NBA star now a Chinese citizen, to play for national team
Player: Anderson to debut for China in Shenzhen
It's official! There will be a Chinese player again in the NBA lineup in the next season.
With his naturalization process completed, US-born basketball player Kyle Anderson is now a Chinese citizen who is eligible to represent his adopted country on the international stage.
The Chinese Basketball Association confirmed the much-anticipated news on its official Weibo account on Monday morning, about 24 hours after Anderson, now known as "Li Kaier" in China, landed in Shanghai to wrap up the legal process.
"With the effort and support of all parties involved, Li Kaier has obtained his Chinese citizenship and has met CBA president Yao Ming," the association said in the statement.
"We appreciate all the help and support, especially from Li Kaier's family, for making this happen. Thanks for the attention and concern from fans and media," said the statement, posted with a group photo of a smiling Anderson, his mother Suzanne and CBA chief Yao Ming.
Born in New Jersey and drafted as a first-round pick by the San Antonio Spurs in 2014, Anderson averaged 9.4 points, 5.3 rebounds and 4.9 assists in 69 games in the 2022-23 season for Minnesota Timberwolves as a playmaking forward in his ninth NBA season.
Anderson became an eligible candidate for CBA's overseas talent search due to his family lineage. His mother's grandfather was Chinese.
The versatile forward has amassed a huge fan following in China, which is the NBA's biggest overseas market, ever since the CBA confirmed its intentions to bring him onboard in April.
"Hello, fans in China, this is Li Kaier. I am so happy to announce that I will be representing China in the World Cup," Anderson said in a video posted on his Weibo account on Monday.
"I am really proud and honored to wear the Team China jersey. … I will check and update my Weibo often. Thank you everyone! Much love!"
Now legally a Chinese, Anderson's eligibility to represent Team China remains subject to final approval by basketball's international governing body FIBA. According to rules, each national team can include only one naturalized player in its 12-man roster in any official international game.
The 6-foot-9-inch (2.06-meter) power forward is expected to significantly boost Team China's prospect at the 2023 FIBA World Cup, where the highest-ranked Asian team will directly qualify for next year's Paris Olympics.

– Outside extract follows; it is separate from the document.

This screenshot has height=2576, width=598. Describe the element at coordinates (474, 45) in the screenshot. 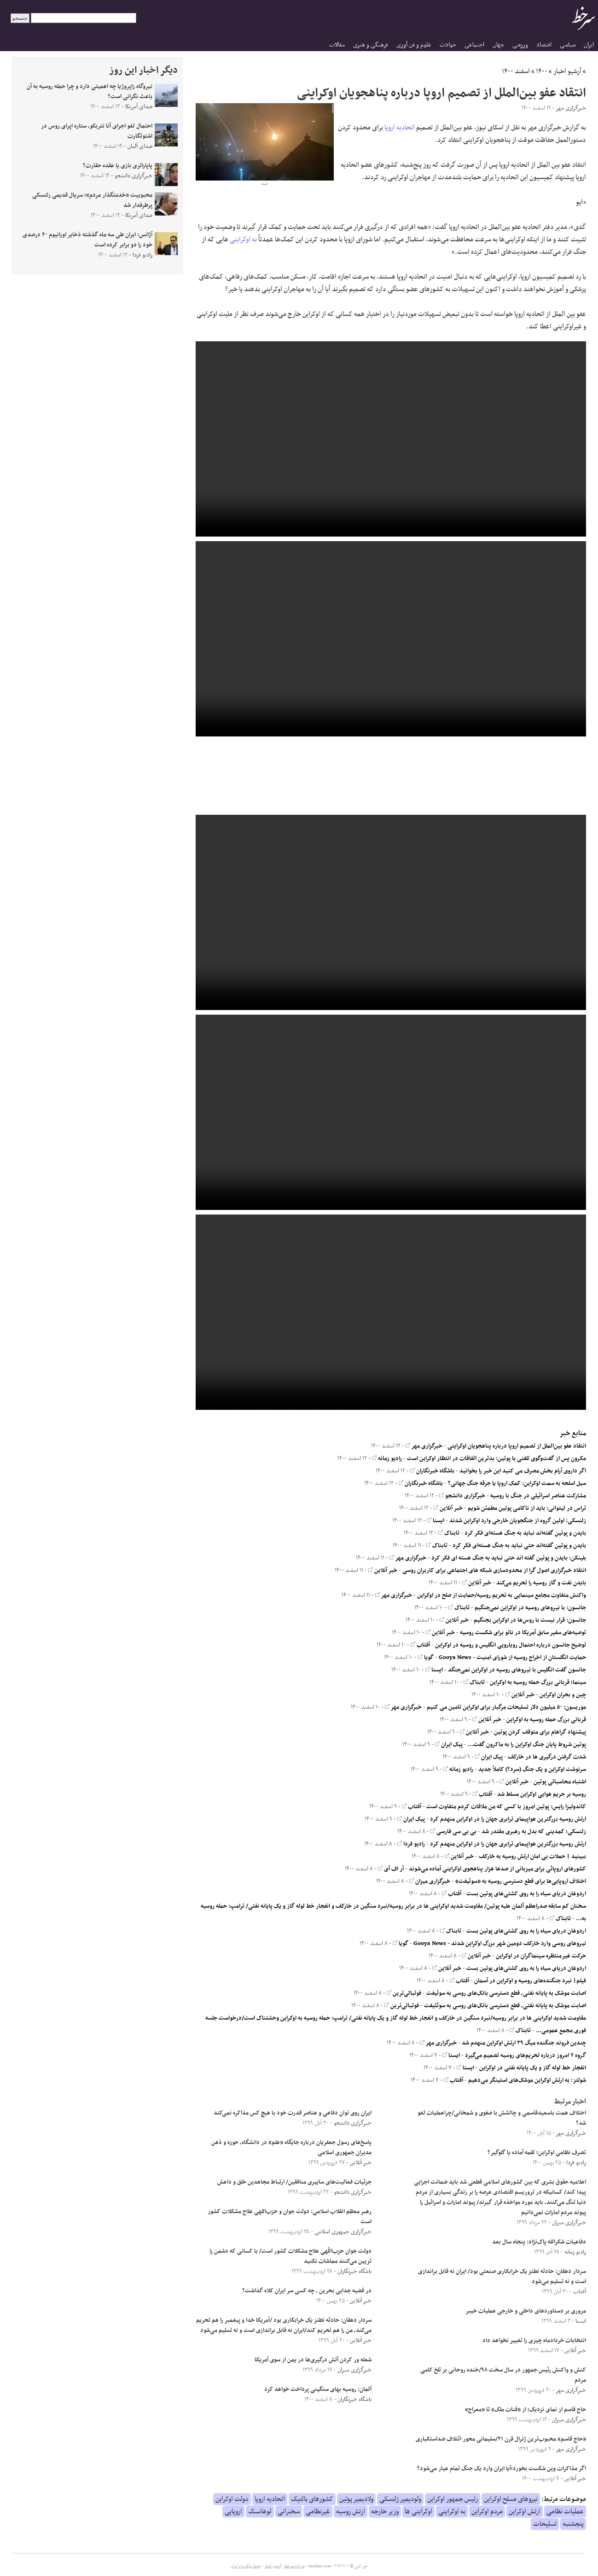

After failing to qualify for the Tokyo Olympics in 2021, due to a poor 2019 World Cup campaign at home, the Chinese men's squad cannot afford to miss out on the sport's biggest stage for two editions in a row, thus pushing the CBA leadership to search for talent overseas, despite the fact that naturalization of athletes remains a controversial topic in China's sporting community.
Before Anderson, a glittering cast of athletes boasting Chinese heritage have opted to suit up for China internationally, including Olympic champion freestyle skier Gu Ailing, Canadian-born ice hockey player Brandon Yip, aka Ye Jinguang, and, most recently, Hungarian-born short-track speed skating brothers Shaolin Sandor Liu and Shaoang Liu.
If all goes according to plan, Anderson will soon fly to Slovenia to join the Chinese men's team at its European training camp.
Team China's head coach Aleksandar Djordjevic, who met Anderson in Shanghai on June 28, said he expected a big contribution from the NBA star.
"I hope that we will finish that," Djordjevic said earlier this month before Team China left for Europe. "He is a very valuable player and a very valuable person who has a lot of desire to be (with us). All of us appreciate that."
Team China will start its 2023 World Cup campaign in Manila on Aug 26 with a match against its first Group B opponent Serbia at the Araneta Coliseum in the Philippines capital, with two more games against South Sudan and Puerto Rico slotted after that.
Anderson is expected to make his Chinese national debut at a warm-up tournament for the World Cup, the "International Solidarity Cup" in August in Shenzhen, the home city of his mother's Chinese family in South China's Guangdong province.
In 2018, Anderson and his mother Suzanne visited Xinmu new village in the southern metropolis Shenzhen, Guangdong province, to explore his mother's family roots. Their long-lost Chinese relatives welcomed them with a firecracker display, traditional cultural experiences and a huge banquet.
In a video footage of the trip, Anderson described it as "one of the best times and moments" of his life. "It's weird to come to a place I've never been before, yet feel at home. I can't explain in words. … I am so thankful and honored that these people would accept me and give such a warm welcome," he told Shenzhen TV at the time.